TEMPO.CO, Jakarta - Direktur The Wahid Institute Zanubah Arifah Chafsoh alias Yenny Wahid mengatakan masa depan kerukunan beragama di Indonesia akan semakin suram bila tidak ada upaya tegas dari negara dalam menindak kelompok antitoleransi. Selama ini, dia menilai, negara berperan dalam membiarkan kesewenang-wenangan kelompok mayoritas dalam menindas mayoritas.
“Ini tidak boleh dibiarkan. Kita harus memastikan tidak ada tirani mayoritas terhadap minoritas,” kata Yenny seusai menjadi pembicara dalam seminar “Kekerasan Agama dan Masa Depan Toleransi di Indonesia” di gedung Mahkamah Konstitusi, Selasa, 8 Januari 2013.

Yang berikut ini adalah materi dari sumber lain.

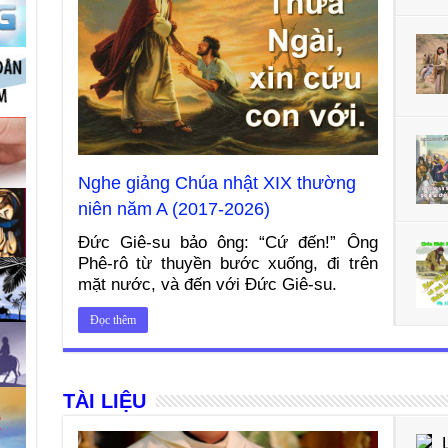
Nghe giảng Chúa nhật XIX thường
niên năm A (2017-2026)
Đức Giê-su bảo ông: “Cứ đến!” Ông
Phê-rô từ thuyền bước xuống, đi trên
mặt nước, và đến với Đức Giê-su.
Đọc thêm
TÀI LIỆU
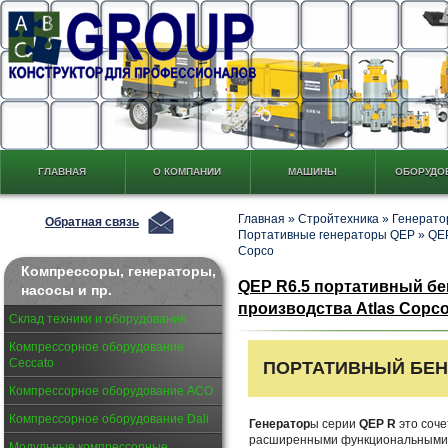
ГЛАВНАЯ
О КОМПАНИИ
МАШИНЫ
ОБОРУДО
Главная
»
Стройтехника
»
Генерато
Обратная связь
Портативные генераторы QEP
»
QEP
Copco
Компрессоры, генераторы,
QEP R6.5 портативный б
насосы и пр.
производства Atlas Copc
Склад техники и оборудования
Компрессорное оборудование
Ceccato
ПОРТАТИВНЫЙ БЕ
Компрессорное оборудование АСО
Компрессорное оборудование Dali
Генератор
ы серии
QEP R
это соче
расширенными функциональными 
Модульные компрессорные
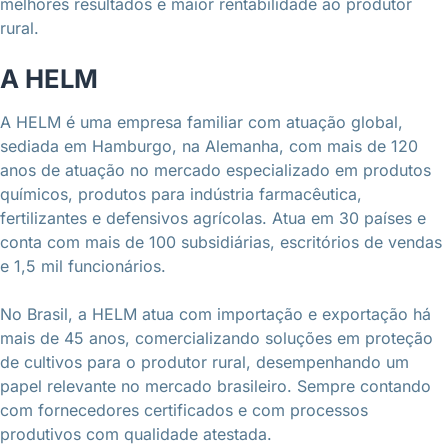
melhores resultados e maior rentabilidade ao produtor
rural.
A HELM
A HELM é uma empresa familiar com atuação global,
sediada em Hamburgo, na Alemanha, com mais de 120
anos de atuação no mercado especializado em produtos
químicos, produtos para indústria farmacêutica,
fertilizantes e defensivos agrícolas. Atua em 30 países e
conta com mais de 100 subsidiárias, escritórios de vendas
e 1,5 mil funcionários.
No Brasil, a HELM atua com importação e exportação há
mais de 45 anos, comercializando soluções em proteção
de cultivos para o produtor rural, desempenhando um
papel relevante no mercado brasileiro. Sempre contando
com fornecedores certificados e com processos
produtivos com qualidade atestada.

Yenny menunjukkan contoh intoleransi. Di antaranya, penghalangan pembangunan Gereja Kristen Indonesia Yasmin di Bogor dan serangkaian tindakan anarkis suatu kelompok yang mengatasnamakan Islam. Dia berharap aparat seperti kepolisian bertindak tegas dengan mengedepankan hukum. ”Kalau tidak, yang berlaku di negara ini hukum rimba. Siapa yang kuat, dia yang berkuasa,” kata Yenny.

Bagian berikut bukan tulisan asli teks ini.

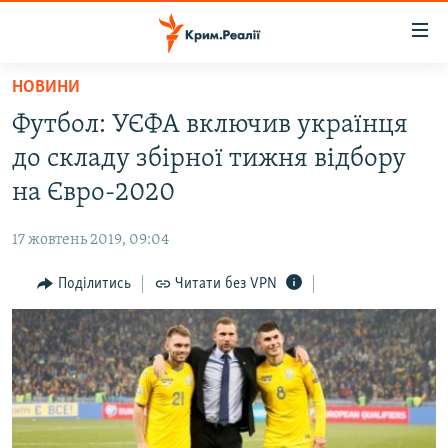
Доступність
посилання
Перейти
НОВИНИ
до
НОВИНИ
Футбол: УЄФА включив українця
основного
ВОДА.КРИМ
матеріалу
до складу збірної тижня відбору
ВІДЕО ТА ФОТО
Перейти
на Євро-2020
до
ПОЛІТИКА
основної
17 жовтень 2019, 09:04
БЛОГИ
навігації
Перейти
Поділитись
Читати без VPN
ПОГЛЯД
до
ІНТЕРВ'Ю
пошуку
ВСЕ ЗА ДЕНЬ
СПЕЦПРОЕКТИ
ЯК ОБІЙТИ БЛОКУВАННЯ
ДЕПОРТАЦІЯ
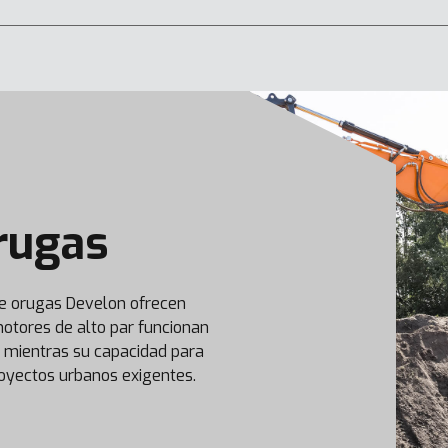
DX140W-7K
DX160WE–7K
rugas
DX63-7
DX85R-7
de orugas Develon ofrecen
 motores de alto par funcionan
 mientras su capacidad para
royectos urbanos exigentes.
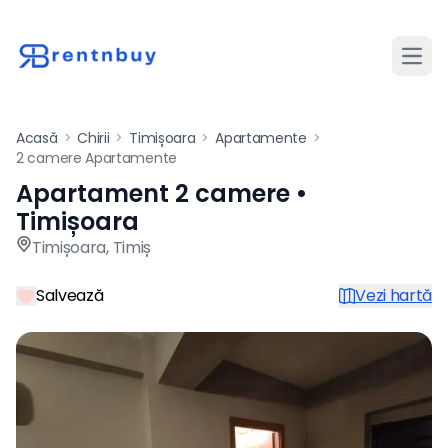
Desch
Acasă
>
Chirii
>
Timișoara
>
Apartamente
>
2 camere Apartamente
Apartament 2 camere •
Apartament de închiriat cu 
Timișoara
Timișoara
,
Timiș
Salvează
Vezi hartă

Putri mendiang Gus Dur ini juga mengatakan suburnya sikap intoleransi didorong oleh tumbuhnya peraturan daerah syariah. Kelompok mayoritas lagi-lagi yang memaksakan berlakunya peraturan itu.
Yenny juga berbicara soal korupsi dan agama. Menurut dia, ada kecenderungan pejabat sibuk memperkaya diri sendiri. Sedangkan orang-orang yang mengaku beragama hanya fokus memikirkan kelompoknya sendiri. Kepentingan bersama, kata Yenny, mulai ditinggalkan.
Hamdan Zoelva, hakim konstitusi, mengatakan negara dan Undang-Undang Dasar 1945 menjamin kebebasan beragama. Dia menggarisbawahi, kebebasan beragama tersebut tidak boleh mencederai pemeluk agama lain.